I am an avid fan of the history channel here in the states.  Awhile back i caught a show that originally aired on the BBC called "The weapons that made britain" in an episode about sheilds I found out about very large dueling sheilds that were used in the manner of todays pugel(sp?) sticks but alot more lethal (the edges were razor sharp and the top and bootom had spear points) for the life of me I cannot find any refrence to it on the history channel website or any other websites and I have forgotten the name of the sheild if one of you could please direct to some info please help me out\

Thank you


----------



## Teresa Edgerton (Jan 14, 2005)

This URL might help:

http://www.thearma.org/Manuals/CodexW.htm

(look near the bottom of the page)


----------



## Neil040 (Jan 15, 2005)

I love the history channel too.. great channel

Never heard of that shield.. not ring any bells at all...  Kelpie's link is good.. clearly shows it in action.. but looks much more like an eastern european sort of thing to me as suggested in that page..  Guthrie knows something about this sort of thng.. he may well pitch in here and helps out hopefully


----------



## Alexa (Jan 17, 2005)

I think I have your link, cymric ! 

http://www.channel4.com/history/microsites/W/weapons
http://www.channel4.com/history/microsites/W/weapons/shield.html

The first one is the home page of Channel 4. Enjoy !


----------



## PenDragon (Jan 30, 2005)

I saw that series, I think you must mean the German duelling sheild. They made people in legal disputes fight to the death (still preferable to hiring a lawyer I guess). I got the feeling most of them had no training with the weapon which the onlookers found higly amusing.


----------



## Tsujigiri (Feb 20, 2005)

Yes, nothing more amusing to the medieval mind than someone hurting himself badly whilst trying maim or kill another human being.
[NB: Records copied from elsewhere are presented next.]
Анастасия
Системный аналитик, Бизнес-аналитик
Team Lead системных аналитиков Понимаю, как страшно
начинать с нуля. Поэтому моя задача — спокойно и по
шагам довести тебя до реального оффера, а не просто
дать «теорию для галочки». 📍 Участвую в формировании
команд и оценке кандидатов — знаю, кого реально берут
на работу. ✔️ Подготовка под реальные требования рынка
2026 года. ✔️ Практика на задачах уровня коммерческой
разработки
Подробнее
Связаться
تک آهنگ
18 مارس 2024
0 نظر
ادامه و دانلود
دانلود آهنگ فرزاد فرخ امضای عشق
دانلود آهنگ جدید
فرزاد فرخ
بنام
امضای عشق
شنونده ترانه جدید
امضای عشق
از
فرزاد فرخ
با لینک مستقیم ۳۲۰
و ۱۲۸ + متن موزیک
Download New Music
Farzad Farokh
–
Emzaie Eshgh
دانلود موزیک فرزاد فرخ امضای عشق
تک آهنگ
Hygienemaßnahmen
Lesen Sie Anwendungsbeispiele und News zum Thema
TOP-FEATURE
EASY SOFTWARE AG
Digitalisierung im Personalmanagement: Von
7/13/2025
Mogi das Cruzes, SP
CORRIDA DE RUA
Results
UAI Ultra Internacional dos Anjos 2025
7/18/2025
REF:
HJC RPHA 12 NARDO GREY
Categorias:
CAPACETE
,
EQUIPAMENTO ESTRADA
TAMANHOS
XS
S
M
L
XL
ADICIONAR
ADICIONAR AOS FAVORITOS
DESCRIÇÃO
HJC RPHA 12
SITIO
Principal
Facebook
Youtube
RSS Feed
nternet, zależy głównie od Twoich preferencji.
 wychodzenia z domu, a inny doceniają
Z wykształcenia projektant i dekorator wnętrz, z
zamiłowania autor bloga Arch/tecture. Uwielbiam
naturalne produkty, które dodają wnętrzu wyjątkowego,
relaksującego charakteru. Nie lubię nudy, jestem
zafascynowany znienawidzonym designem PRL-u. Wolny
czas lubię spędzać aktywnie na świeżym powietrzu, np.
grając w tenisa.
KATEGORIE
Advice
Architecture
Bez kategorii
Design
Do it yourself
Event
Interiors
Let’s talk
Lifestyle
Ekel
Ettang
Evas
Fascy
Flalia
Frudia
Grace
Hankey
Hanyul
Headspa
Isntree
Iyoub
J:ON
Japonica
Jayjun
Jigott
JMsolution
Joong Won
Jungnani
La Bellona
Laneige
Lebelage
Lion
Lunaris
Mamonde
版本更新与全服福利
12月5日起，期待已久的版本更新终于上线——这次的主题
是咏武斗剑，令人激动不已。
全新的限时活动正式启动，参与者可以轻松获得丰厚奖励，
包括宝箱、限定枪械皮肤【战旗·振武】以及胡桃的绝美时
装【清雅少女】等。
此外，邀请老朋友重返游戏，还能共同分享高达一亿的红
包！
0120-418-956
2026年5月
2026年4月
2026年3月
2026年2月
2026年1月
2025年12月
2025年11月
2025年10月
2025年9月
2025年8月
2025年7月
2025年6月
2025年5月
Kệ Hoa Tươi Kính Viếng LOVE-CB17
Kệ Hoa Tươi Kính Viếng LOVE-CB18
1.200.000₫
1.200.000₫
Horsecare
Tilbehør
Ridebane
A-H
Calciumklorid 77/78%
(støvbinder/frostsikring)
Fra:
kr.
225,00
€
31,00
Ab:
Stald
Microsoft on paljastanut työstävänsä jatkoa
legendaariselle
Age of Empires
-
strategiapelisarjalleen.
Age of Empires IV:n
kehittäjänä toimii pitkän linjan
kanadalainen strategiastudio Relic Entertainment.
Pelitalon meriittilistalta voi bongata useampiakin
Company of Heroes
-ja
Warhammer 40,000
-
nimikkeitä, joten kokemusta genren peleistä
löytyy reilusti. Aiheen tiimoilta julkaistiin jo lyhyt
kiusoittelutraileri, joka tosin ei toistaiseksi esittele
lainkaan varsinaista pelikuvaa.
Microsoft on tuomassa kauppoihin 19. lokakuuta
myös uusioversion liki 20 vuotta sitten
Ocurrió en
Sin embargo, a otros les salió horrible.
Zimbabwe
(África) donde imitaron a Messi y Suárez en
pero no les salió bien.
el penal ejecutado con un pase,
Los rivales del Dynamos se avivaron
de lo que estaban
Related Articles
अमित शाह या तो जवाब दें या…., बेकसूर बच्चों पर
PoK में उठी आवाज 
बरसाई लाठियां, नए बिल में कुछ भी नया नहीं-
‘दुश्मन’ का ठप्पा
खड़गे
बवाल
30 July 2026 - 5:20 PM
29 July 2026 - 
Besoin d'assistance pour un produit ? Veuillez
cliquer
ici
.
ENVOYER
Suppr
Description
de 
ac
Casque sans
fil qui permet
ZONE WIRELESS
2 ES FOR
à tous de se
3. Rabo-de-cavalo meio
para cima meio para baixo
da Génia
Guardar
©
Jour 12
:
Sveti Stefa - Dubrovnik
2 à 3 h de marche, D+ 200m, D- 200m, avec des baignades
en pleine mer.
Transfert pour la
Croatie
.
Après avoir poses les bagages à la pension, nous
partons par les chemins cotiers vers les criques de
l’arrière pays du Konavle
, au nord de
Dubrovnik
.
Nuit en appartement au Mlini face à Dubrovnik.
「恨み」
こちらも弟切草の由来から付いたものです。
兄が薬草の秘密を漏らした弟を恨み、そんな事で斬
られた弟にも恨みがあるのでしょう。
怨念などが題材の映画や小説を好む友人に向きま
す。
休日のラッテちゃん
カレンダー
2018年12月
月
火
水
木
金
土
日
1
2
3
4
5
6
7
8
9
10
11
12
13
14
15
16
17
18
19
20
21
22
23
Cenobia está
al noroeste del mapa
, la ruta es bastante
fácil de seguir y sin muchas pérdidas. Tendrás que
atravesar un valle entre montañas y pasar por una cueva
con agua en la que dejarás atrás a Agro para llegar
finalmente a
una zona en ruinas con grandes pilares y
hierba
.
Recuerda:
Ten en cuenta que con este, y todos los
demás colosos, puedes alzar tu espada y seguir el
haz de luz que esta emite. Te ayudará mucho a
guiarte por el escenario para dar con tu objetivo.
Still...definately better than hiring a lawyer


----------



## Brian G Turner (Feb 20, 2005)

...which is simply the same process by proxy.


----------



## Tsujigiri (Feb 20, 2005)

I said:
			
		

> ...which is simply the same process by proxy.



I wouldn't have said so, I'd have said hiring a lawyer is a far more dark and evil thing to do to a fellow human being


----------



## Susan Boulton (Mar 15, 2006)

I suggest the original poster gets a copy of Hans Talhoffer's "Medieval Combat" This is a fifteenth Century Illustrated Manual of swordfighting and close quarter combat. The recent translation by Mark Rector ISBN 1-85367-418-4

The book shows the use of a "dueling shield" with both mace and sword


----------



## drizzt808 (Jul 15, 2006)

I saw the show that you are talking about but i have no idea what weapon that it was!


----------